Goal of the exercise -
Copy out each line of the listing that has the word "Rock" in it.

****************************************

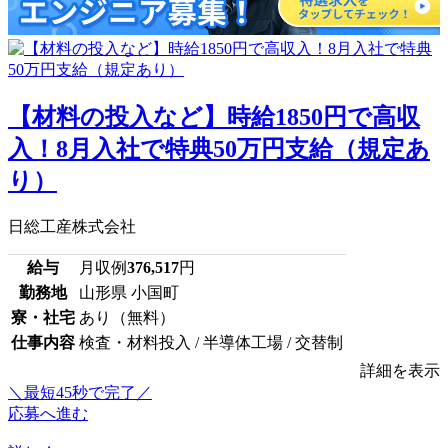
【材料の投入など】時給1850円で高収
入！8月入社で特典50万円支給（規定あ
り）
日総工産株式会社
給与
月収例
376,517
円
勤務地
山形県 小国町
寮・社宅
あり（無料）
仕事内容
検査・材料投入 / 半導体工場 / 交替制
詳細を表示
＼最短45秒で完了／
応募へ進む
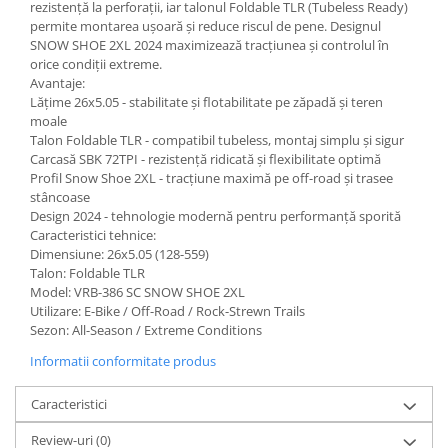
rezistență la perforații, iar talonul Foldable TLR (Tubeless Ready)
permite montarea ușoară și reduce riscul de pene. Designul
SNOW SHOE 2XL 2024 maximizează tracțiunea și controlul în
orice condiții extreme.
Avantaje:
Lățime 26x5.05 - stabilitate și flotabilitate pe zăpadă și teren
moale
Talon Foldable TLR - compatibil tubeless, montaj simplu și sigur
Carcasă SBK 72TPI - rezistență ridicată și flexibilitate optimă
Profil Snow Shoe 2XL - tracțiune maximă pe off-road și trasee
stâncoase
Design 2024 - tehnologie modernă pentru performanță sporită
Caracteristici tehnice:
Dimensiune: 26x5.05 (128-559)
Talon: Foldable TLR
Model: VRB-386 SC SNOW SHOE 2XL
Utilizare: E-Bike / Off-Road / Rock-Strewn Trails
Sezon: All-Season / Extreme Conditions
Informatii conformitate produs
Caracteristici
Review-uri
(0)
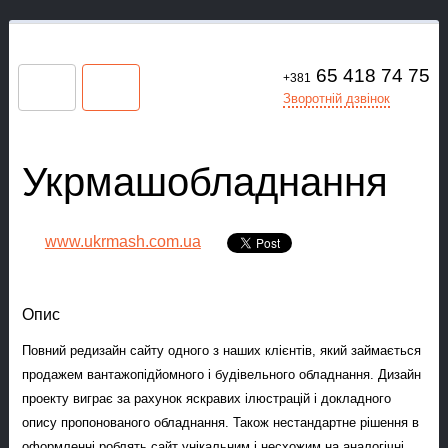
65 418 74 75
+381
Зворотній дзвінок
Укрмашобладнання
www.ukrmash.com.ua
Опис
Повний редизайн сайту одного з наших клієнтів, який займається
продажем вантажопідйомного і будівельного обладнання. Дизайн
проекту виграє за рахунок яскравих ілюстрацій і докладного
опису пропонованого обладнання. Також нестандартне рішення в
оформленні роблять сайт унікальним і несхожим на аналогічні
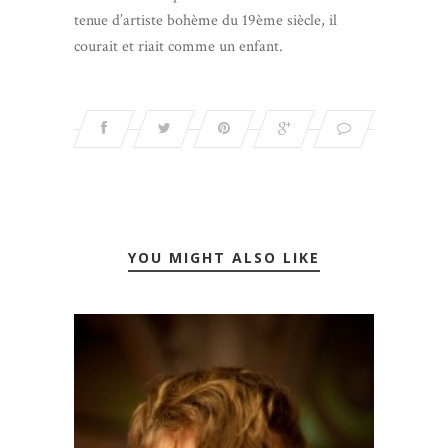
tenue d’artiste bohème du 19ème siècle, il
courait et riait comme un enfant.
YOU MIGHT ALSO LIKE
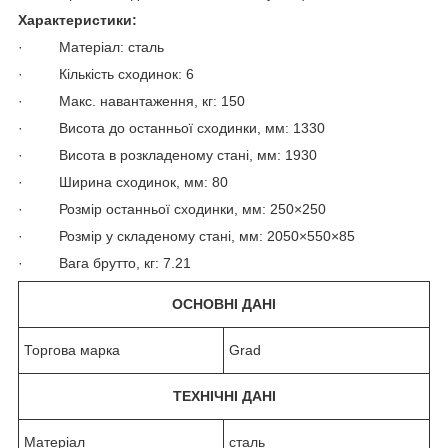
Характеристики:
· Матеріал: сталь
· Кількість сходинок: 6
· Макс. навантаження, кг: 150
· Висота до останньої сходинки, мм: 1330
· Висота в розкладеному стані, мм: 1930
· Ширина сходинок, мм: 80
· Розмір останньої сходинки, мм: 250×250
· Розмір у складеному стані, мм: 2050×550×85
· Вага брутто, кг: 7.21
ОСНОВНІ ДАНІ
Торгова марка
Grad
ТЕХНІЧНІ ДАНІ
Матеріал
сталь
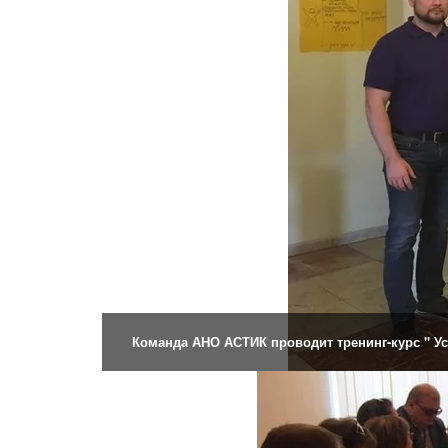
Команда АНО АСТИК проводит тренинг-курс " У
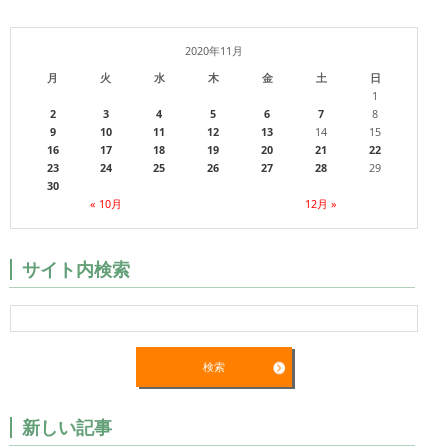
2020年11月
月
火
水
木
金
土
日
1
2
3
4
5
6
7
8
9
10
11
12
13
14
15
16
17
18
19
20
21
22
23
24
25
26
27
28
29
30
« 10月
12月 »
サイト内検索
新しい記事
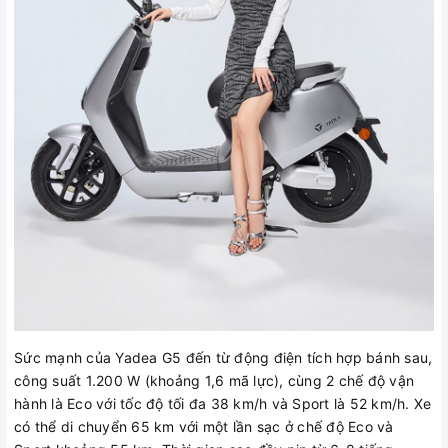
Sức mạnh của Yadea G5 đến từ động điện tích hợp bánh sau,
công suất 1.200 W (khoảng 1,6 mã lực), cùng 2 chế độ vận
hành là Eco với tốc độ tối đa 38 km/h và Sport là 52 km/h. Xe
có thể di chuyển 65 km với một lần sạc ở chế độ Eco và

****************************************

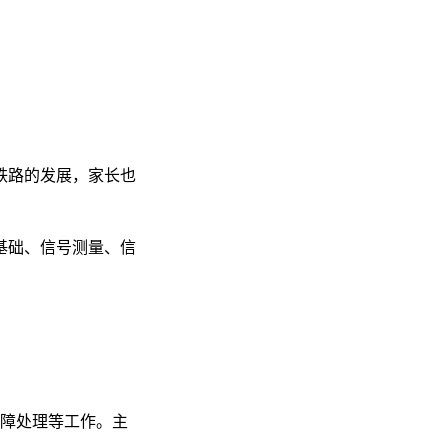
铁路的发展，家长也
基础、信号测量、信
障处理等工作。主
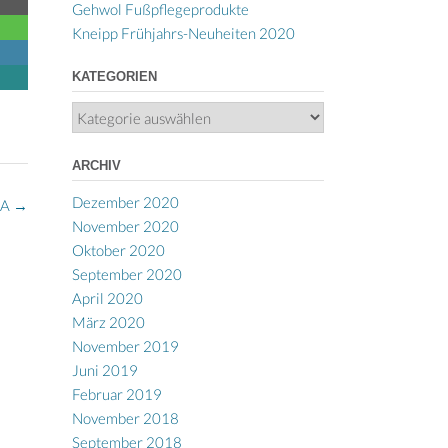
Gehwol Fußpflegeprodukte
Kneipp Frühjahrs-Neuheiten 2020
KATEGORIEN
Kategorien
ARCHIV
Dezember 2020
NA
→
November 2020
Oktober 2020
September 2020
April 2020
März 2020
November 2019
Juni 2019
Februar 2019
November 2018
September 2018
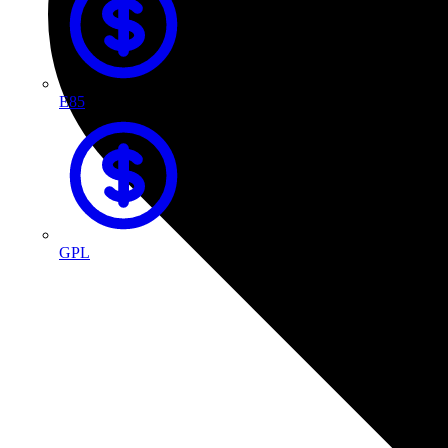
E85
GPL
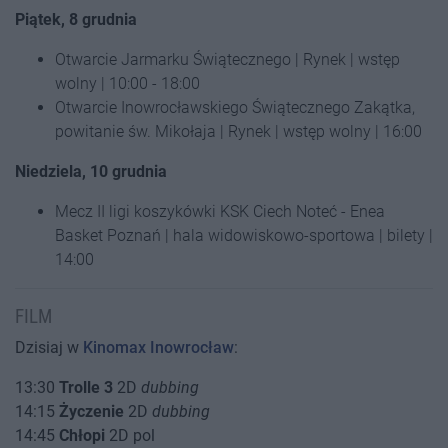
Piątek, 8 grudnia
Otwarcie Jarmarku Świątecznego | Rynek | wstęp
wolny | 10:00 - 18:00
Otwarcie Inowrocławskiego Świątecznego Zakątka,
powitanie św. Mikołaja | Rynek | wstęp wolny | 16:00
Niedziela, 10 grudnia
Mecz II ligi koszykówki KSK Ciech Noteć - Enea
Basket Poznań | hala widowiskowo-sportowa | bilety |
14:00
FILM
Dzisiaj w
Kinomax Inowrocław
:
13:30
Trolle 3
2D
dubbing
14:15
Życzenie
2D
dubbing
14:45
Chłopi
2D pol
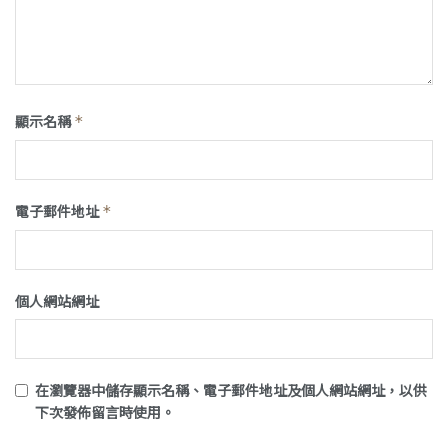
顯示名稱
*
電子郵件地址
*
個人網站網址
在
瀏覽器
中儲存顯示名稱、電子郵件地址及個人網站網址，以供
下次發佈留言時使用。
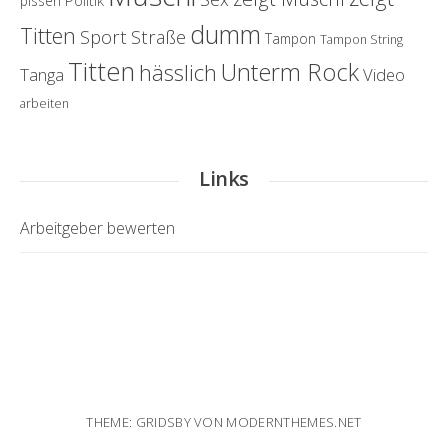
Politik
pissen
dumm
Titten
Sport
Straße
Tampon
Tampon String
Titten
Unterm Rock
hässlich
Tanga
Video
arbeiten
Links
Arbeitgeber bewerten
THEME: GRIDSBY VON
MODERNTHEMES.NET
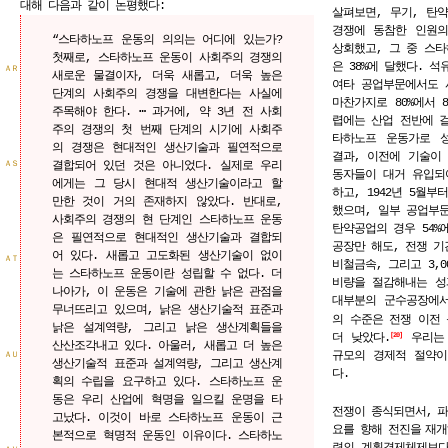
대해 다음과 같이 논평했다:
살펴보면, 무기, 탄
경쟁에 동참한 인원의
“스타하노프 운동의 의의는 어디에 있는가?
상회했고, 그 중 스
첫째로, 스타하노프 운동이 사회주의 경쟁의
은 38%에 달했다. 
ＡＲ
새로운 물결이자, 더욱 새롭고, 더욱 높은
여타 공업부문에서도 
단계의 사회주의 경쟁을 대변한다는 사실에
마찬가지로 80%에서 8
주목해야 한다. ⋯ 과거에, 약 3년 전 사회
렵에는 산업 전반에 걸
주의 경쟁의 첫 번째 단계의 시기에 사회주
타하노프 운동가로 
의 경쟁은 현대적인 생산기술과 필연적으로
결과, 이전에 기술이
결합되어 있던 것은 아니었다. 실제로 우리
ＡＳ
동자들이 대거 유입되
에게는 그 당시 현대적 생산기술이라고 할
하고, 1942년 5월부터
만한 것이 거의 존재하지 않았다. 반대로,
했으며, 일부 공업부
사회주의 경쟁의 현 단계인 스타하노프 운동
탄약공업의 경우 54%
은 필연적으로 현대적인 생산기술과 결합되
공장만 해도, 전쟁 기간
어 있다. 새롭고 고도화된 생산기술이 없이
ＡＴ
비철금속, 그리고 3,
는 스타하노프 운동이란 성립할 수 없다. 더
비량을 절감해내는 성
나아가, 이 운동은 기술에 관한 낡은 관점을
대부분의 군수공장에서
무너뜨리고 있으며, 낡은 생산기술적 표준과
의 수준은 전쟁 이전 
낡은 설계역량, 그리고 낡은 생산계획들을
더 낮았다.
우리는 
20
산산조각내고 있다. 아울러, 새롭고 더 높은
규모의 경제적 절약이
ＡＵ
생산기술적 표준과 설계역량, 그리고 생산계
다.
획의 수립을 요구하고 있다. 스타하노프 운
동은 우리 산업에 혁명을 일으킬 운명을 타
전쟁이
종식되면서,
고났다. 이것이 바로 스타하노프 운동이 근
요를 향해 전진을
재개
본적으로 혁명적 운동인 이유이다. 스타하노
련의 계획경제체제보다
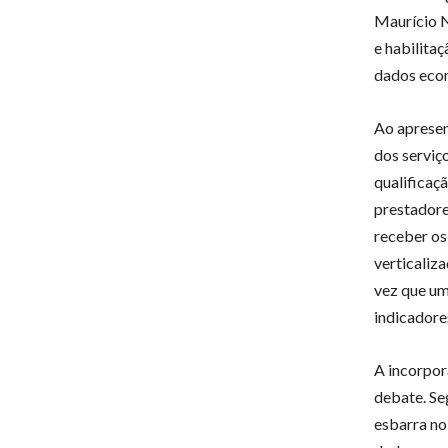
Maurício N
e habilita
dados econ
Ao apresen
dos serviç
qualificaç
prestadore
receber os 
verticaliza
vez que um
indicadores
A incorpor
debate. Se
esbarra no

****************************************

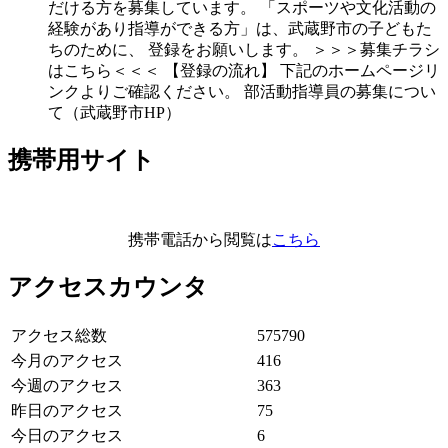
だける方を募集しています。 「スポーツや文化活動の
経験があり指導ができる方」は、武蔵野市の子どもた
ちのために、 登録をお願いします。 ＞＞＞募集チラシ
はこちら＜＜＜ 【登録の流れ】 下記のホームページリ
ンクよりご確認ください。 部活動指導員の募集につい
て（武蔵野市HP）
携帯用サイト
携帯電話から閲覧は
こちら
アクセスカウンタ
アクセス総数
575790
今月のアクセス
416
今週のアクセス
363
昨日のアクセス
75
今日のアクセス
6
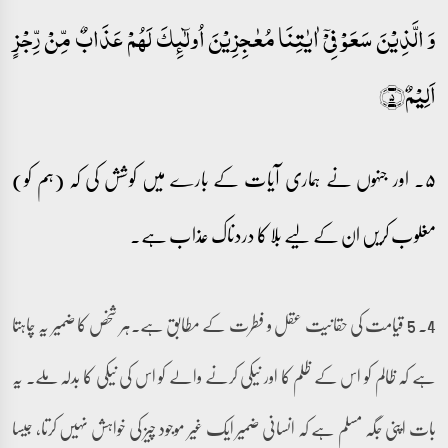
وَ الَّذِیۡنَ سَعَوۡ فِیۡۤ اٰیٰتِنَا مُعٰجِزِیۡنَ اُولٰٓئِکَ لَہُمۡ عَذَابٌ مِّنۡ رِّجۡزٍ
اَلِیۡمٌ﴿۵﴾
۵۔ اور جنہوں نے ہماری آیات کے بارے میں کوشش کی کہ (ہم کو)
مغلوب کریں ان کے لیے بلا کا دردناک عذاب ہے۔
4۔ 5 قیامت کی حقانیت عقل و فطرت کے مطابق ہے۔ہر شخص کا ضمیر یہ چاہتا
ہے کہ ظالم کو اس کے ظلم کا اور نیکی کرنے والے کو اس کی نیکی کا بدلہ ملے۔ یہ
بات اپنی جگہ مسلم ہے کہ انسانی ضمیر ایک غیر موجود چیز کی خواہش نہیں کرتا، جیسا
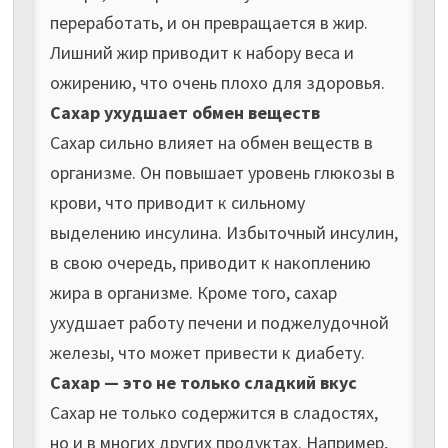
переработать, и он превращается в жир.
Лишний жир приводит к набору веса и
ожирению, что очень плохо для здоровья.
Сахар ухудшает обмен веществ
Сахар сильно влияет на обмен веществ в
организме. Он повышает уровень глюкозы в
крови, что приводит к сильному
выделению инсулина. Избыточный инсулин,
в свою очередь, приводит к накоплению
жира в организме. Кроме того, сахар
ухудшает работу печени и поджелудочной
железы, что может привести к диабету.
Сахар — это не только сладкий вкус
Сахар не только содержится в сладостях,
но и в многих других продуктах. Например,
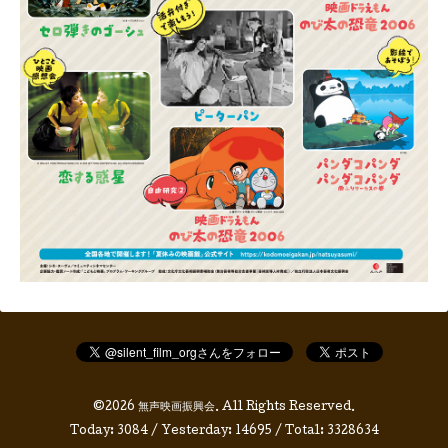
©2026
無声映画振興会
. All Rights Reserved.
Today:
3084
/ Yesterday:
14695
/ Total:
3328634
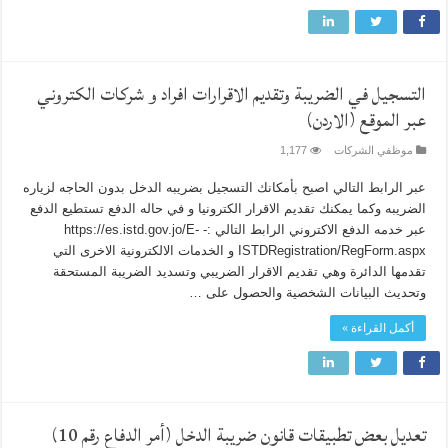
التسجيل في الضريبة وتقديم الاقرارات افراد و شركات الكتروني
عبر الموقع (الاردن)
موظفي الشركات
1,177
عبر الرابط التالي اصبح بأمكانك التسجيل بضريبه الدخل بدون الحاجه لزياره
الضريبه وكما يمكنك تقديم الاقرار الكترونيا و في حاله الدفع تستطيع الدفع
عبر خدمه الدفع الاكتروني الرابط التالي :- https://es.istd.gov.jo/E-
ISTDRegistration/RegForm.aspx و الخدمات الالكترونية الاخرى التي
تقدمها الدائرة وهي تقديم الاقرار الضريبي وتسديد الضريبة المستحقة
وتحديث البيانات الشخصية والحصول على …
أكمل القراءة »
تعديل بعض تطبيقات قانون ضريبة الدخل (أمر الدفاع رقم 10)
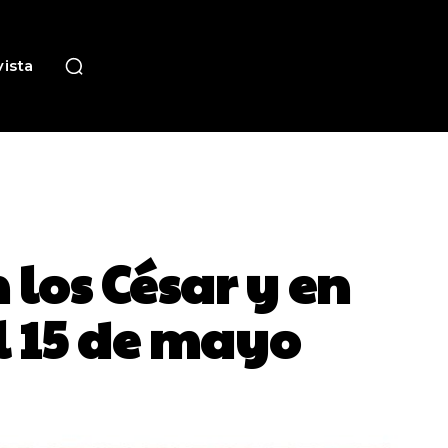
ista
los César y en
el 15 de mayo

****************************************

Written answer -
Utilizare: E-Bike / Off-Road / Rock-Strewn Trails
Unterm Rock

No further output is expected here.